The words hit their mark, sank in. With a deep sigh, Duo rid himself of the anger. "I know..." he exhaled, glancing up at the podium again. At the coffin. Quickly over at Quatre, who had stopped fidgeting now, looking deadly serene. Duo clenched his teeth.
Eight years. Eight wonderful years. It wasn't anything to sneeze at, but it was so much less than what he'd wanted - what Heero would have wanted too, surely. It was all so pointless. Again, he cursed Doctor J and his insane experiments, well aware Heero had gone along with them willingly. He couldn't escape the fact he had done more than the regular sort of training in agreement with Professor G himself, either. He wanted to blame clamphand and mushroomhead, the famine and pestilence to his death and Heero's war. He couldn't. He and Heero were as much to blame.
Heero had been strong - very strong. The man could bend steel bars without breaking a sweat - and it wasn't as if he was a beefcake muscle man. Duo had suspected there was a price to pay for that, but it wasn't until they planned to move in together that Heero had finally told him, under a little duress.
J's drug cocktail would eventually kill him; it was taxing his body ahead of time, cutting his life short. How short, he couldn't tell, but he'd told Duo it was very unlikely he'd live to see thirty.

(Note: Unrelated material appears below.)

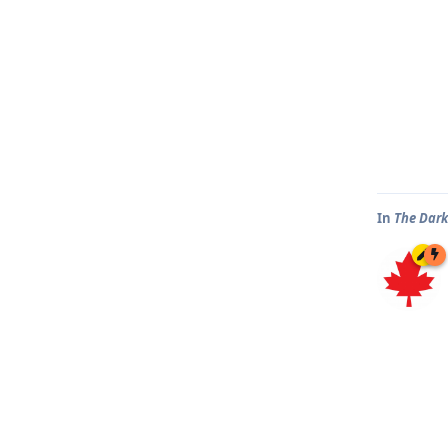
In
The Dark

He hadn't even seen twenty-five.
Then again, once they had not expected to see sixteen. The price must have seemed small back then. Now, it was the world - but it was much too late.
"He warned me about this..." Duo mumbled. "I could never quite believe him - I mean, he was so damn healthy..." he made a ghost of a grin for himself. "Right up until..." the grin fell away, and he couldn't bring himself to finish. Hilde's half-hug was starting to feel good now, Trowa's warm palm a welcome show of support.
Minutes passed, only accompanied by the mourning music. The murmur of the room had begun to quiet. Hilde opted to challenge it. "...Duo... are you still sure about..." she looked to the floor, unable to say it outright.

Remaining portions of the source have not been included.